Band: Seismic Frequency Band, Bandwidth, and Signal Processing in Geophysics
In geophysics and oilfield signal processing, a band is a contiguous range of frequencies within the acoustic or electromagnetic spectrum that is characterised by some shared property, such as being generated by the source, preserved by the recording system, or retained by a processing filter. The concept of a frequency band appears in virtually every quantitative measurement made in subsurface exploration: the seismic reflection band (typically 8 to 120 Hz for conventional land seismic and 5 to 200 Hz for marine seismic) determines what geological features can be resolved from reflection data; the sonic logging band (1 to 20 kHz for standard wireline sonic tools, 10 to 100 kHz for ultrasonic imaging tools) governs the wavelength in the formation and therefore the depth of investigation of acoustic measurements; the magnetotelluric band (0.001 to 10,000 Hz for crustal surveys, 1 to 100,000 Hz for shallow resistivity surveys) determines the depth range over which subsurface resistivity structure can be imaged. The boundaries of a band are defined by the frequencies at which the signal power falls to half its peak value (the -3 dB points) in the standard engineering convention, or by the corner frequencies of a filter applied to the data in a processing context.

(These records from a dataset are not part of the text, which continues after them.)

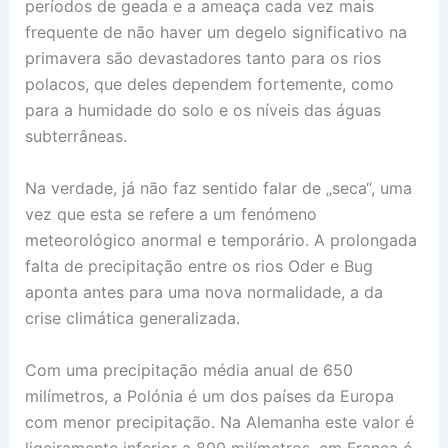
períodos de geada e a ameaça cada vez mais
frequente de não haver um degelo significativo na
primavera são devastadores tanto para os rios
polacos, que deles dependem fortemente, como
para a humidade do solo e os níveis das águas
subterrâneas.
Na verdade, já não faz sentido falar de „seca“, uma
vez que esta se refere a um fenómeno
meteorológico anormal e temporário. A prolongada
falta de precipitação entre os rios Oder e Bug
aponta antes para uma nova normalidade, a da
crise climática generalizada.
Com uma precipitação média anual de 650
milímetros, a Polónia é um dos países da Europa
com menor precipitação. Na Alemanha este valor é
ligeiramente inferior a 800 milímetros, em França é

The bandwidth of a measurement system or a dataset is the width of the frequency band, measured in hertz (Hz) or in octaves on a logarithmic scale. Wider bandwidth means more independent frequency components are available to construct the wavelet, which directly translates to sharper temporal resolution and the ability to distinguish between thinner geological layers. The Rayleigh resolution criterion defines the minimum separation of two reflectors that produces distinguishable reflection peaks as approximately one quarter of the dominant wavelength (lambda/4), so a seismic dataset with a dominant frequency of 40 Hz and a seismic velocity of 3,000 metres per second has a dominant wavelength of 75 m and a theoretical vertical resolution of approximately 19 m. Increasing the recorded bandwidth by recovering higher frequencies through careful acquisition design, processing, and deconvolution can reduce this resolution limit substantially, enabling detection of Montney sub-zones of 8 to 15 m thickness that would be below the tuning limit at lower bandwidth. Conversely, reducing bandwidth through aggressive filtering to suppress noise creates a coarser wavelet with lower resolution, which may prevent correlation of seismic events with specific lithostratigraphic units in the subsurface.
Key Takeaways
- Seismic frequency band and its geological implications: The seismic frequency band of a land acquisition programme in the WCSB typically spans 8 to 80 Hz in the raw field record after anti-alias filtering, with the usable signal band narrowing to 15 to 60 Hz after ground roll and noise suppression processing. The low-frequency end of the band is critical for rock physics inversion (low frequencies carry relative impedance information needed for absolute impedance and Vp/Vs ratio estimation), while the high-frequency end controls resolution of individual reservoir units. Loss of the low-frequency components below 10 Hz due to instrument coupling issues or low-cut filtering destroys the ability to distinguish between shale, sandstone, and carbonate lithologies from impedance inversion alone. Loss of high-frequency signal above 50 to 60 Hz due to earth attenuation in the Devonian section of the Alberta Basin limits resolution to approximately 15 to 20 m at 3,000 m depth, which may be acceptable for mapping major formation tops but is insufficient for characterising individual Duvernay benches of 3 to 8 m thickness.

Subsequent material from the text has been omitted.